## Data records
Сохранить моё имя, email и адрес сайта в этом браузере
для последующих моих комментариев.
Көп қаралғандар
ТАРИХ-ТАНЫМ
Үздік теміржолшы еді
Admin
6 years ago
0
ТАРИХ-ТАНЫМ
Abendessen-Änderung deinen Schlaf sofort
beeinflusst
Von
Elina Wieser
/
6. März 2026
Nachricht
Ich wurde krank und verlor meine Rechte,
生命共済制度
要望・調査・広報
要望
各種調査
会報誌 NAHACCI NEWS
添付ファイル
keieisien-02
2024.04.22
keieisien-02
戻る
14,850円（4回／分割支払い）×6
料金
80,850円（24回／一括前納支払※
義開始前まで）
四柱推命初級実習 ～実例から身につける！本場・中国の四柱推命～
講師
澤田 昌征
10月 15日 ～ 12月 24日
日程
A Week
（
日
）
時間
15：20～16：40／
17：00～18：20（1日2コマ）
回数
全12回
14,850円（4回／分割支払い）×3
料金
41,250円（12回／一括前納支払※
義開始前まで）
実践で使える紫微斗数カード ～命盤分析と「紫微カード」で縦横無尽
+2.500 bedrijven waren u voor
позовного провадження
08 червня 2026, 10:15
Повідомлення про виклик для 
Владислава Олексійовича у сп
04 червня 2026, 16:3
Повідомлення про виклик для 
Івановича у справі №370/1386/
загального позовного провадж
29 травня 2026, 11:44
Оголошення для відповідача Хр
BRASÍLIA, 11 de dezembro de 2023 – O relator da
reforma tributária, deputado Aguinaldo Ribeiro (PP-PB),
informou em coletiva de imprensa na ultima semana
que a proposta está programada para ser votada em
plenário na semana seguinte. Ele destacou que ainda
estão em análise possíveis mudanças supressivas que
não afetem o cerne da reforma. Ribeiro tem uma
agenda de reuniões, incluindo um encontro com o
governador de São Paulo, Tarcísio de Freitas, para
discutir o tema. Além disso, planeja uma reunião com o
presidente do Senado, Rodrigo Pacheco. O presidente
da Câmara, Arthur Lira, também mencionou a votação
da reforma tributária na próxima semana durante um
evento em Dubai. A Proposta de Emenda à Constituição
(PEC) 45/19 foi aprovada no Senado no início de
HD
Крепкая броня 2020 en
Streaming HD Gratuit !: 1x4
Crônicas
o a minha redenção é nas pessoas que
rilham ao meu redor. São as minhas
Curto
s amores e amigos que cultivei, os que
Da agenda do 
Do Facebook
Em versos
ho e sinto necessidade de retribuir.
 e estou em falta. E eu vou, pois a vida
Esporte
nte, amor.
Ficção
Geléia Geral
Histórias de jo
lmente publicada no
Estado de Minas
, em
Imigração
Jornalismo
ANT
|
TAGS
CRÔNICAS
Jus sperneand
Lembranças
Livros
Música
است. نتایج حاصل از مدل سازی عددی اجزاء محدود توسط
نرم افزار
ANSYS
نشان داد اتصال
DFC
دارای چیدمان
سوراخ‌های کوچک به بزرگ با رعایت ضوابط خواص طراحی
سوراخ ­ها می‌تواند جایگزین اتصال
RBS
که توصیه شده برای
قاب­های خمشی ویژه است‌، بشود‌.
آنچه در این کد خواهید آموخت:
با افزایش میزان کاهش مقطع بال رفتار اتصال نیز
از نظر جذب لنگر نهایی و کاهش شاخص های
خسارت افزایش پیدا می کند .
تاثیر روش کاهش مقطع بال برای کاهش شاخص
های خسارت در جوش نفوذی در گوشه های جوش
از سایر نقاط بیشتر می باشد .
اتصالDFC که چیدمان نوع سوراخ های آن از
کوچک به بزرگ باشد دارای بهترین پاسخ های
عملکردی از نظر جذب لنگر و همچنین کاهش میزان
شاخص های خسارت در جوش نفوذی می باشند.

## What you will do
Each line above that contains the word "一括前納支払" should be returned.

## Result of the exercise
80,850円（24回／一括前納支払※
41,250円（12回／一括前納支払※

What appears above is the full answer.